Collection entries:
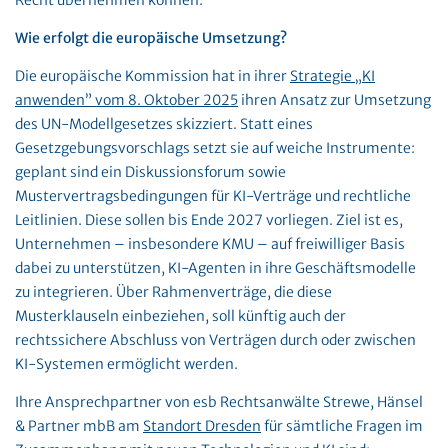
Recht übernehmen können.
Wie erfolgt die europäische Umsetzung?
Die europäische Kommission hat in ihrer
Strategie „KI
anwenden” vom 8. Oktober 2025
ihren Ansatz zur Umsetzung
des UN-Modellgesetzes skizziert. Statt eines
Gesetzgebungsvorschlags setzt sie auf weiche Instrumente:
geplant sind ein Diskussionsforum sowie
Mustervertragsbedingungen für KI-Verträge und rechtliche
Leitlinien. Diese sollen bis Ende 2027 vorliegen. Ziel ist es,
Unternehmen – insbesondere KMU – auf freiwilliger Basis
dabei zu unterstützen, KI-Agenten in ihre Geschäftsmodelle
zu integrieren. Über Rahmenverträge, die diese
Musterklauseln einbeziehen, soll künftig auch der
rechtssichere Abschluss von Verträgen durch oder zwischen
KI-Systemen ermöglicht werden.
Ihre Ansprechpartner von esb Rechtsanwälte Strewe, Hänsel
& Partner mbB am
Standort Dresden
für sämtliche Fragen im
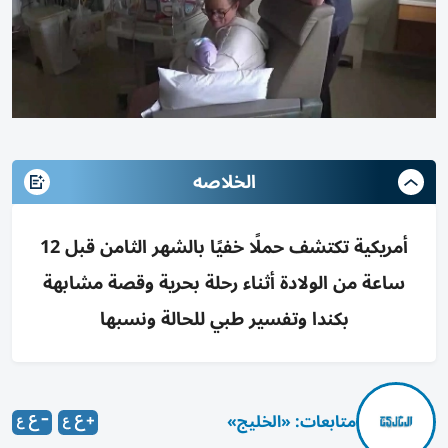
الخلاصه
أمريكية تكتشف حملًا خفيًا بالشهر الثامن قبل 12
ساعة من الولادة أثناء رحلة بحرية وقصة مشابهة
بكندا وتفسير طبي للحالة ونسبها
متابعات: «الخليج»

▸ **Exercise details**
Every record should come back exactly as it is, though none of the pictures should.

▸ **Result of the task**
Recht übernehmen können.
Wie erfolgt die europäische Umsetzung?
Die europäische Kommission hat in ihrer
Strategie „KI
anwenden” vom 8. Oktober 2025
ihren Ansatz zur Umsetzung
des UN-Modellgesetzes skizziert. Statt eines
Gesetzgebungsvorschlags setzt sie auf weiche Instrumente:
geplant sind ein Diskussionsforum sowie
Mustervertragsbedingungen für KI-Verträge und rechtliche
Leitlinien. Diese sollen bis Ende 2027 vorliegen. Ziel ist es,
Unternehmen – insbesondere KMU – auf freiwilliger Basis
dabei zu unterstützen, KI-Agenten in ihre Geschäftsmodelle
zu integrieren. Über Rahmenverträge, die diese
Musterklauseln einbeziehen, soll künftig auch der
rechtssichere Abschluss von Verträgen durch oder zwischen
KI-Systemen ermöglicht werden.
Ihre Ansprechpartner von esb Rechtsanwälte Strewe, Hänsel
& Partner mbB am
Standort Dresden
für sämtliche Fragen im
الخلاصه
أمريكية تكتشف حملًا خفيًا بالشهر الثامن قبل 12
ساعة من الولادة أثناء رحلة بحرية وقصة مشابهة
بكندا وتفسير طبي للحالة ونسبها
متابعات: «الخليج»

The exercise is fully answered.